Extracted page text data:
------------------------------------------------------------

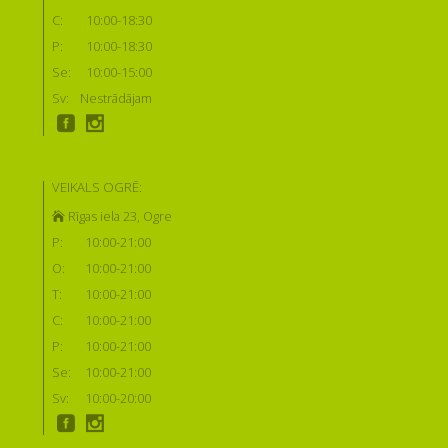
C:
10:00-18:30
P:
10:00-18:30
Se:
10:00-15:00
Sv:
Nestrādājam
VEIKALS OGRĒ:
Rīgas iela 23, Ogre
P:
10:00-21:00
O:
10:00-21:00
T:
10:00-21:00
C:
10:00-21:00
P:
10:00-21:00
Se:
10:00-21:00
Sv:
10:00-20:00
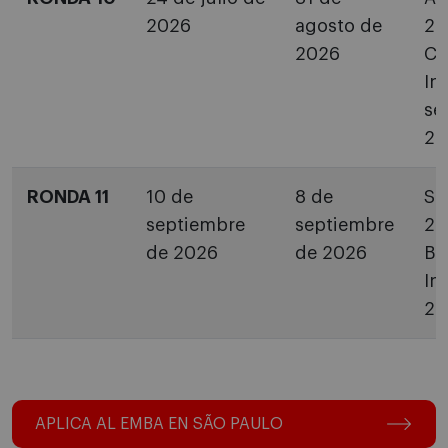
2026
agosto de
20
2026
Ca
In
se
20
RONDA 11
10 de
8 de
Se
septiembre
septiembre
20
de 2026
de 2026
Bi
In
20
APLICA AL EMBA EN SÃO PAULO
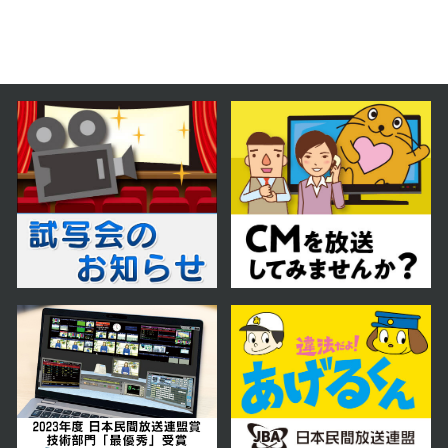
第59話
2024年07月10日 放送
第58話
2024年07月09日 放送
第57話
2024年07月08日 放送
第56話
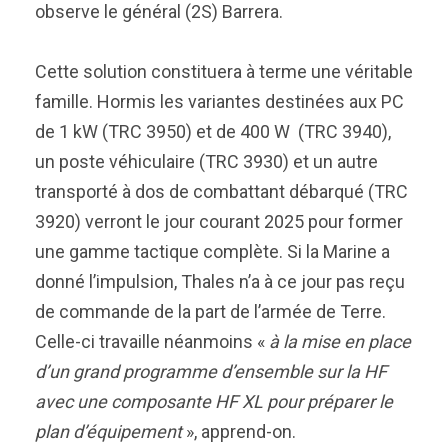
observe le général (2S) Barrera.
Cette solution constituera à terme une véritable
famille. Hormis les variantes destinées aux PC
de 1 kW (TRC 3950) et de 400 W (TRC 3940),
un poste véhiculaire (TRC 3930) et un autre
transporté à dos de combattant débarqué (TRC
3920) verront le jour courant 2025 pour former
une gamme tactique complète. Si la Marine a
donné l’impulsion, Thales n’a à ce jour pas reçu
de commande de la part de l’armée de Terre.
Celle-ci travaille néanmoins «
à la mise en place
d’un grand programme d’ensemble sur la HF
avec une composante HF XL pour préparer le
plan d’équipement
», apprend-on.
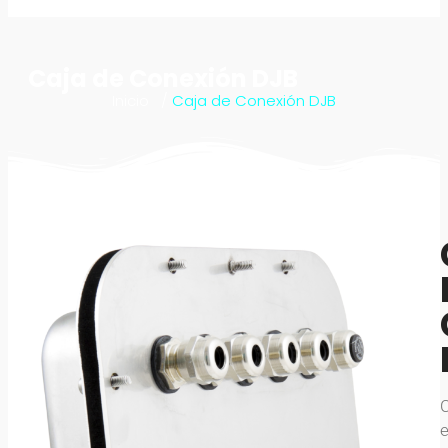
Caja de Conexión DJB
Inicio
/
Caja de Conexión DJB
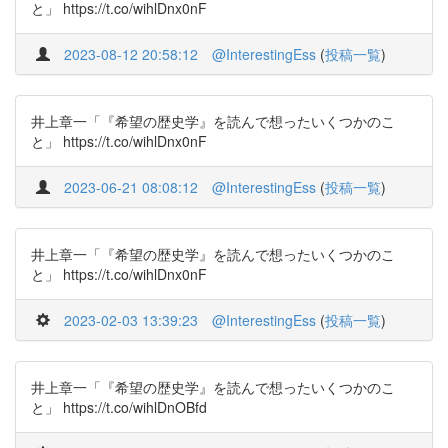
と」 https://t.co/wihlDnx0nF
2023-08-12 20:58:12
@InterestingEss
(
投稿一覧
)
井上章一「『希望の歴史学』を読んで想ったいくつかのこ
と」 https://t.co/wihlDnx0nF
2023-06-21 08:08:12
@InterestingEss
(
投稿一覧
)
井上章一「『希望の歴史学』を読んで想ったいくつかのこ
と」 https://t.co/wihlDnx0nF
2023-02-03 13:39:23
@InterestingEss
(
投稿一覧
)
井上章一「『希望の歴史学』を読んで想ったいくつかのこ
と」 https://t.co/wihlDnOBfd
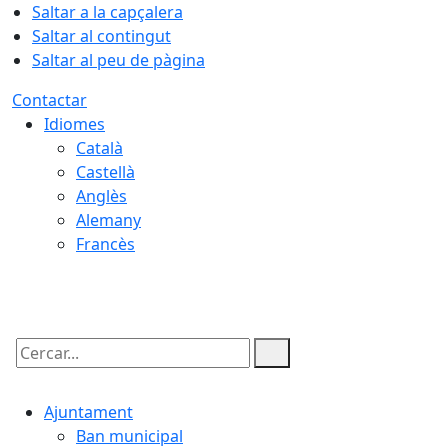
Saltar a la capçalera
Saltar al contingut
Saltar al peu de pàgina
Contactar
Idiomes
Català
Castellà
Anglès
Alemany
Francès
10.08.2026 | 04:38
Cercar:
Ajuntament
Ban municipal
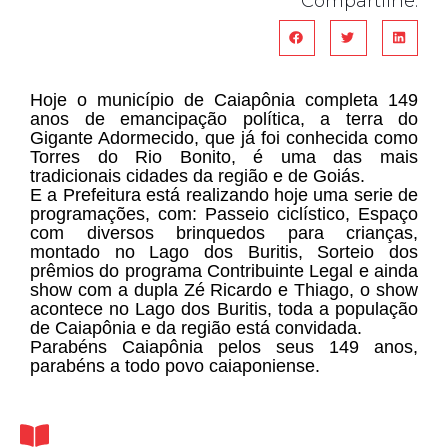
Compartilhe:
Hoje o município de Caiapônia completa 149
anos de emancipação política, a terra do
Gigante Adormecido, que já foi conhecida como
Torres do Rio Bonito, é uma das mais
tradicionais cidades da região e de Goiás.
E a Prefeitura está realizando hoje uma serie de
programações, com: Passeio ciclístico, Espaço
com diversos brinquedos para crianças,
montado no Lago dos Buritis, Sorteio dos
prêmios do programa Contribuinte Legal e ainda
show com a dupla Zé Ricardo e Thiago, o show
acontece no Lago dos Buritis, toda a população
de Caiapônia e da região está convidada.
Parabéns Caiapônia pelos seus 149 anos,
parabéns a todo povo caiaponiense.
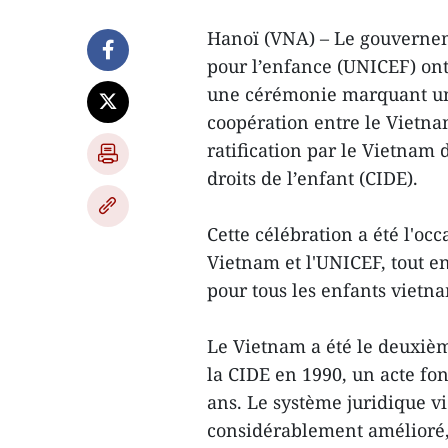
Hanoï (VNA) – Le gouvernem
pour l’enfance (UNICEF) ont
une cérémonie marquant un d
coopération entre le Vietnam
ratification par le Vietnam 
droits de l’enfant (CIDE).
Cette célébration a été l'oc
Vietnam et l'UNICEF, tout en
pour tous les enfants vietn
Le Vietnam a été le deuxièm
la CIDE en 1990, un acte fo
ans. Le système juridique vi
considérablement amélioré,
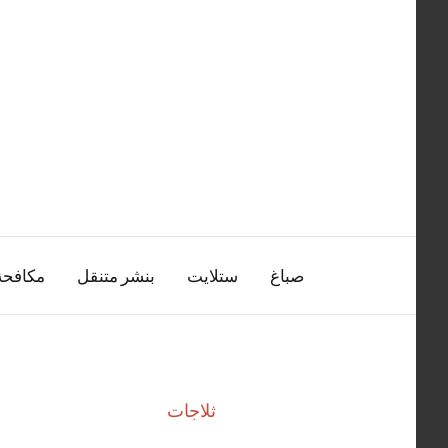
التجاوز
إلى
المحتوى
صباغ
ستلايت
بنشر متنقل
مكافح
ثلاجات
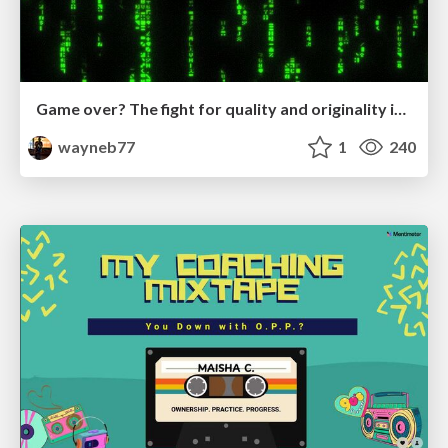
Game over? The fight for quality and originality in the time of robots
wayneb77
1
240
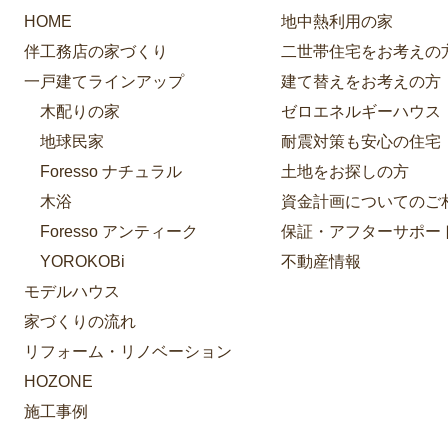
HOME
地中熱利用の家
伴工務店の家づくり
二世帯住宅をお考えの
一戸建てラインアップ
建て替えをお考えの方
木配りの家
ゼロエネルギーハウス
地球民家
耐震対策も安心の住宅
Foresso ナチュラル
土地をお探しの方
木浴
資金計画についてのご
Foresso アンティーク
保証・アフターサポー
YOROKOBi
不動産情報
モデルハウス
家づくりの流れ
リフォーム・リノベーション
HOZONE
施工事例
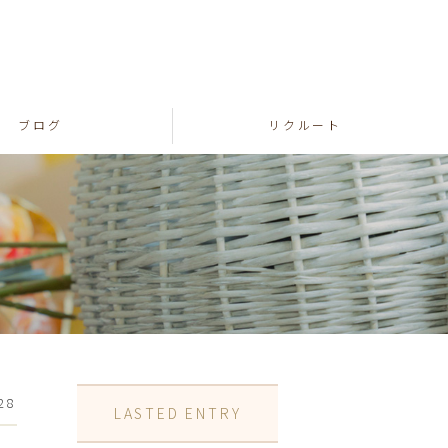
ブログ
リクルート
28
LASTED ENTRY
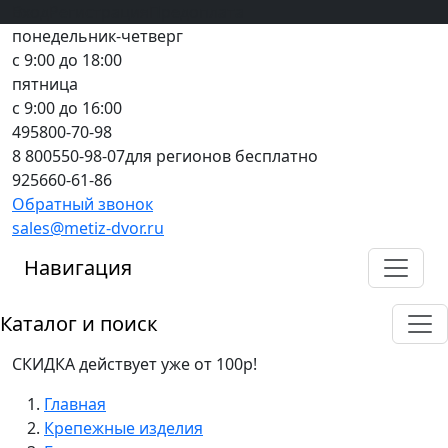
Вход
все грани качества
Регистрация
Предоплата
понедельник-четверг
с 9:00 до 18:00
пятница
с 9:00 до 16:00
495
800-70-98
8 800
550-98-07
для регионов бесплатно
925
660-61-86
Обратный звонок
sales@metiz-dvor.ru
Навигация
Каталог и поиск
СКИДКА действует уже от 100р!
Главная
Крепежные изделия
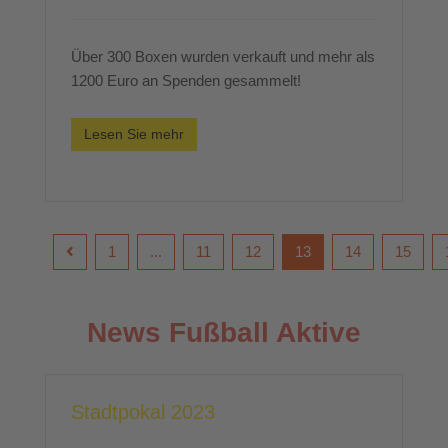
Über 300 Boxen wurden verkauft und mehr als
1200 Euro an Spenden gesammelt!
Lesen Sie mehr
1
...
11
12
13
14
15
News Fußball Aktive
Stadtpokal 2023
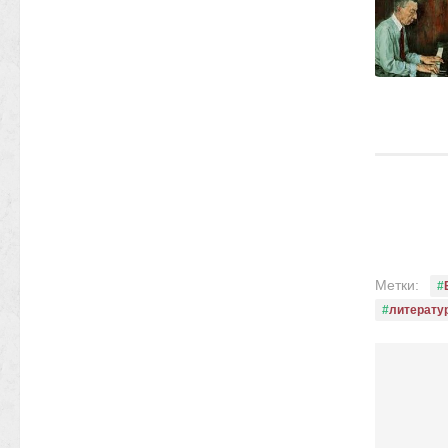
Метки:
литерату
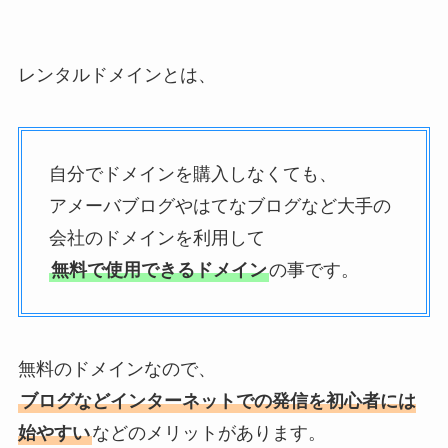
レンタルドメインとは、
自分でドメインを購入しなくても、
アメーバブログやはてなブログなど大手の
会社のドメインを利用して
無料で使用できるドメイン
の事です。
無料のドメインなので、
ブログなどインターネットでの発信を初心者には
始やすい
などのメリットがあります。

------------------------------------------------------------

**What this task involves:** Take every line from the data that includes the word "Lago".

**Solution for this exercise:**
montado no Lago dos Buritis, Sorteio dos
acontece no Lago dos Buritis, toda a população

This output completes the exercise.